Ti ringrazio, Annachiara. Prima dicevo che la poesia è un evento; qui ti aggiungo che è un evento orale, che avviene, cioè, all’interno del sistema ricezione-emissione. Mi corrisponde perfettamente, in questo senso, il motivo archetipico del dictatum, per cui una voce detta – che si chiami Amore, Musa, Ispirazione o Dio credo sia abbastanza indifferente – e il poeta nota, cioè è qualcuno che riceve e trascrive, di nuovo, proprio come il notaio. Questa è solo la prima fase dell’evento, che si compie in una nuova ‘dicitura’ ad alta voce (quello che oggi si chiama reading, anche se ci tengo a precisare che io non leggo, ma dico, perché so i testi a memoria) e in un nuovo ascolto (che stavolta non è l’ascolto del poeta ma l’ascolto del pubblico). Si può dire che la poesia vive in questo cortocircuito ricezione-produzione, dove la ricezione viene prima e da ‘fuori’. In sostanza è questa la ragione per cui penso al libro come a un mero supporto cartaceo, mutilato rispetto all’esperienza in presa diretta. La doppia musica che tu individui credo dipenda dal fatto che i versi di Tresor sono quantitativamente scanditi, ogni sillaba ha, cioè, una precisa durata in termini temporali: la dicitura ad alta voce restituisce questo aspetto, che invece la pagina di carta tace, proponendo una musicalità, appunto, diversa.

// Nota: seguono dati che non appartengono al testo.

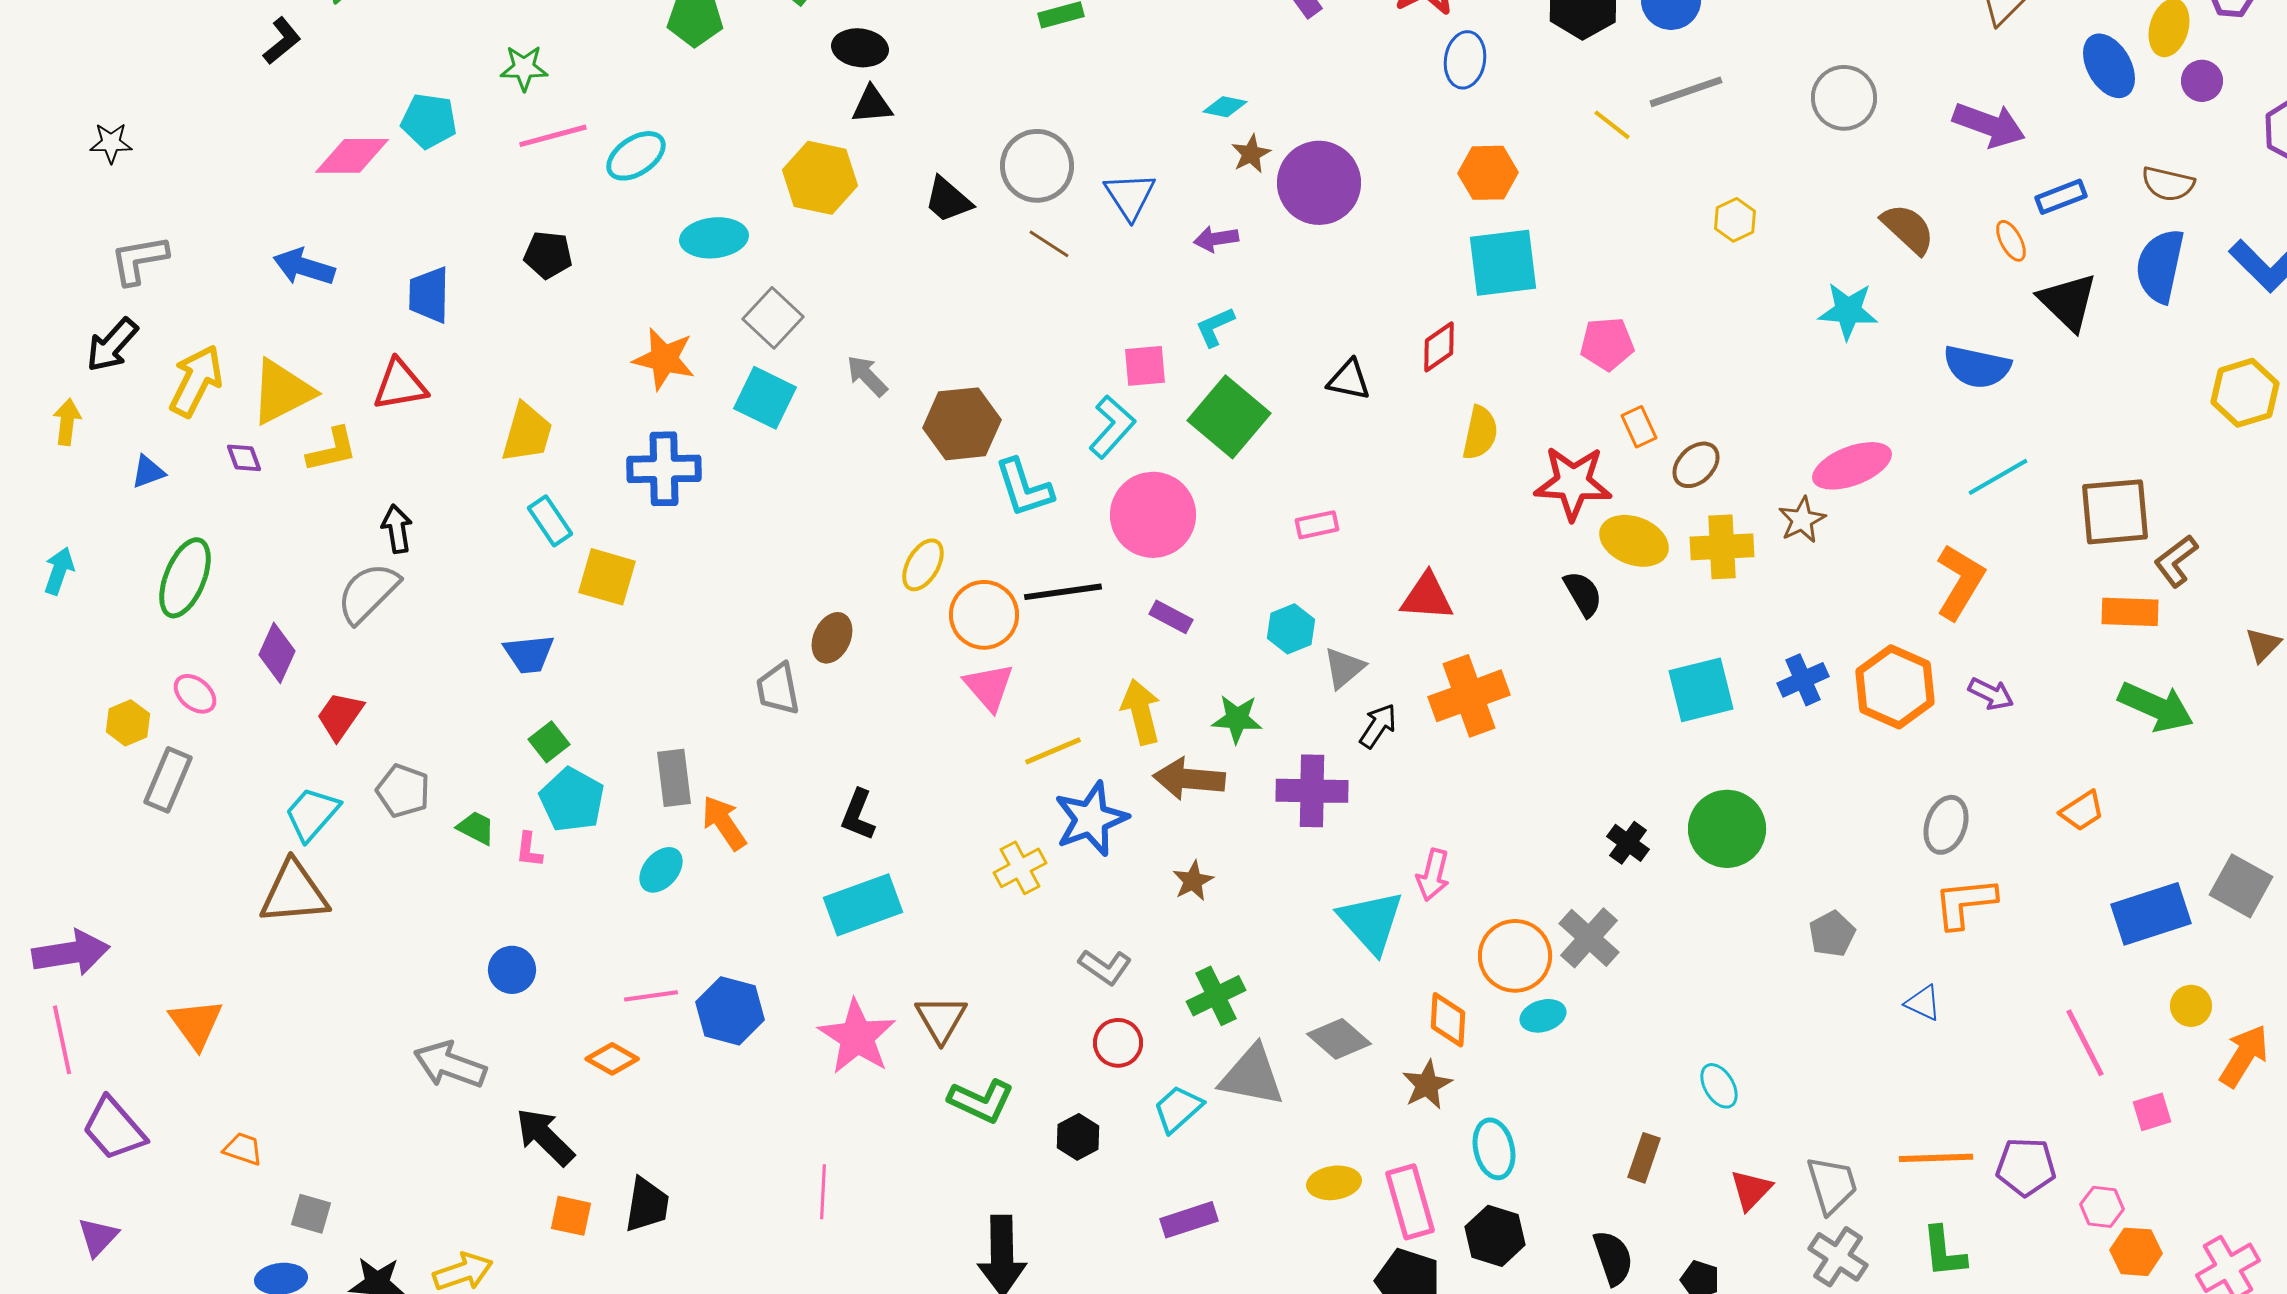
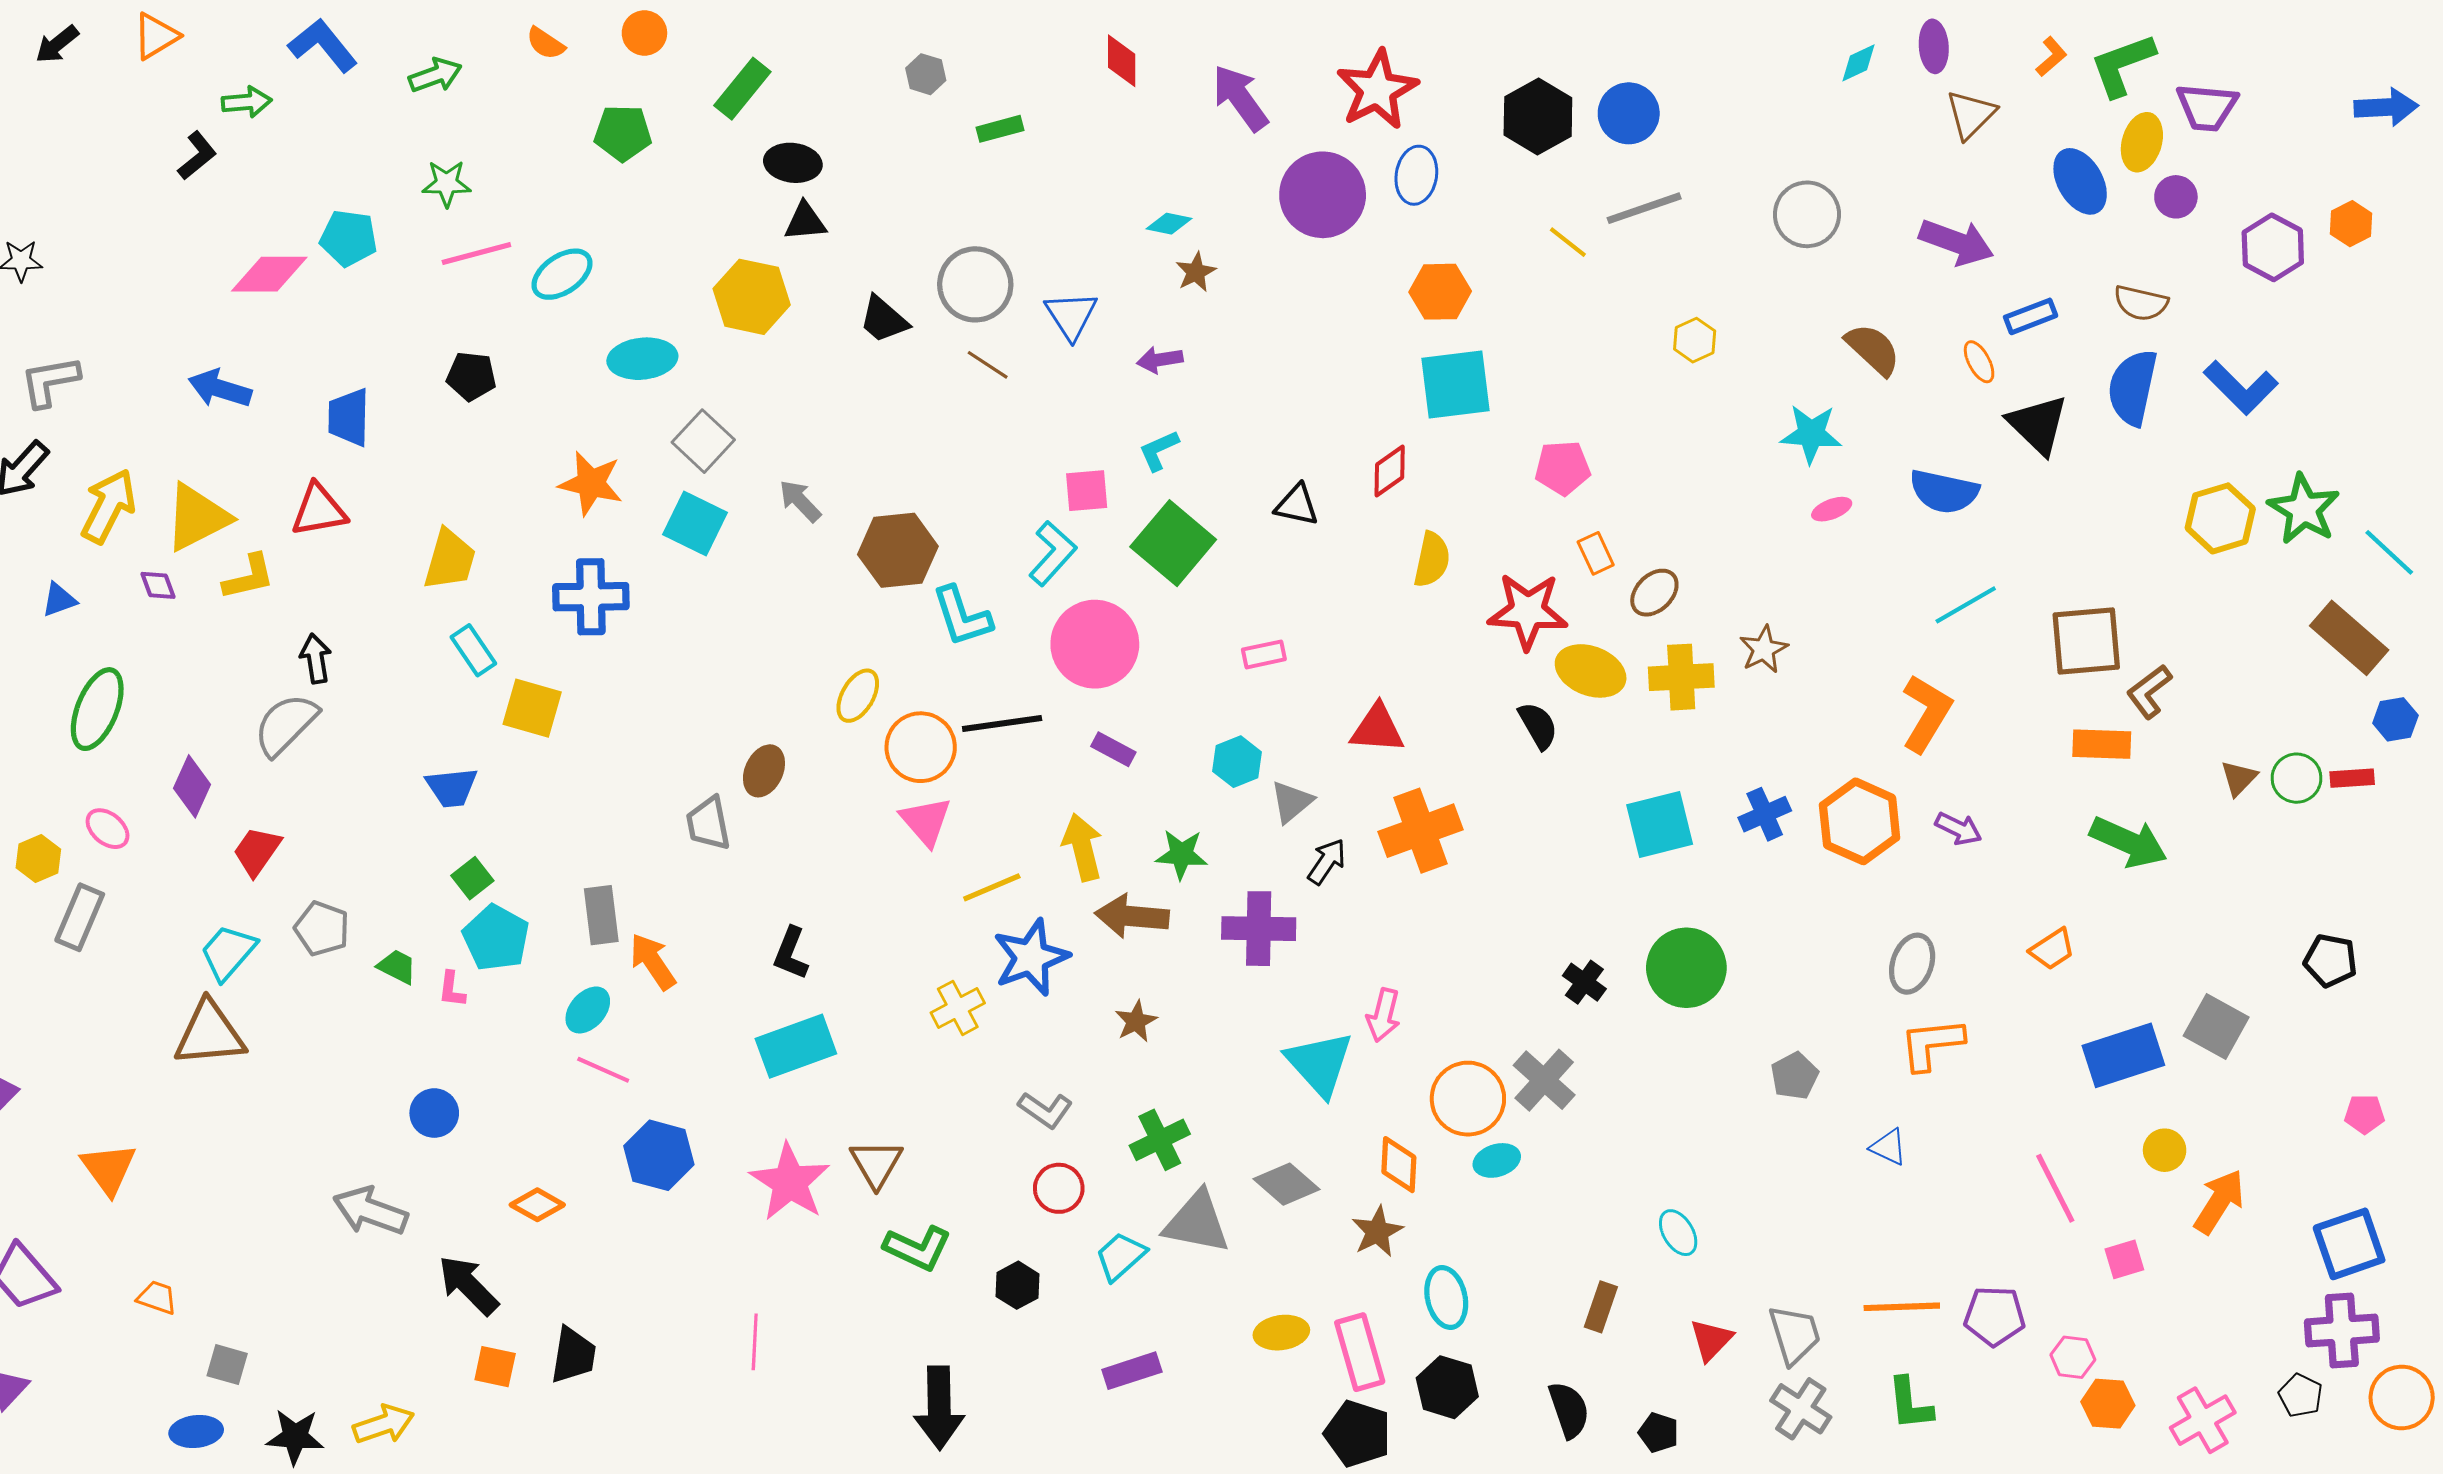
purple circle: (1319, 183) -> (1323, 195), moved
pink ellipse: (1852, 466) -> (1832, 509), moved, size x0.5
pink line: (651, 996) -> (603, 1070), moved, turned 32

“Tesoro”, “tresor”, “tresoro”, “tresoiro” sono le numerose declinazioni della stessa parola che si trovano disseminate nelle pagine. Quanti significati si possono immaginare per ciascuna di esse e quanto, invece, delle ragioni di questo lavoro è racchiuso nella parola originaria che dà il titolo al libro?

Quanti significati vuoi: come scrive Giulia Depoli nella prefazione, la ricerca del tesoro «potrà chiudersi solo con l’apporto di tutti i lettori possibili»: credo che intendesse associare l’atto ermeneutico, che ogni lettore inevitabilmente compie, a quella soggettività espansa che si diceva ed è per questo che alla prima domanda ti ho risposto «È così» senza argomentare ulteriormente. C’è poi anche la questione della lingua: se ci pensi, non si parla del volgare italiano, ma dei volgari italiani; di fatto l’italiano non esiste, è un concetto astratto che non prende vita se non nelle singole esecuzioni dei singoli parlanti, nei singoli contesti in cui sono agganciati. Nel titolo tutto questo è enciclopedicamente compreso: Tresor, infatti, è il titolo della prima enciclopedia in lingua volgare, scritta dal notaio Brunetto Latini in esilio. Ma soprattutto, Tresor non è un titolo mio.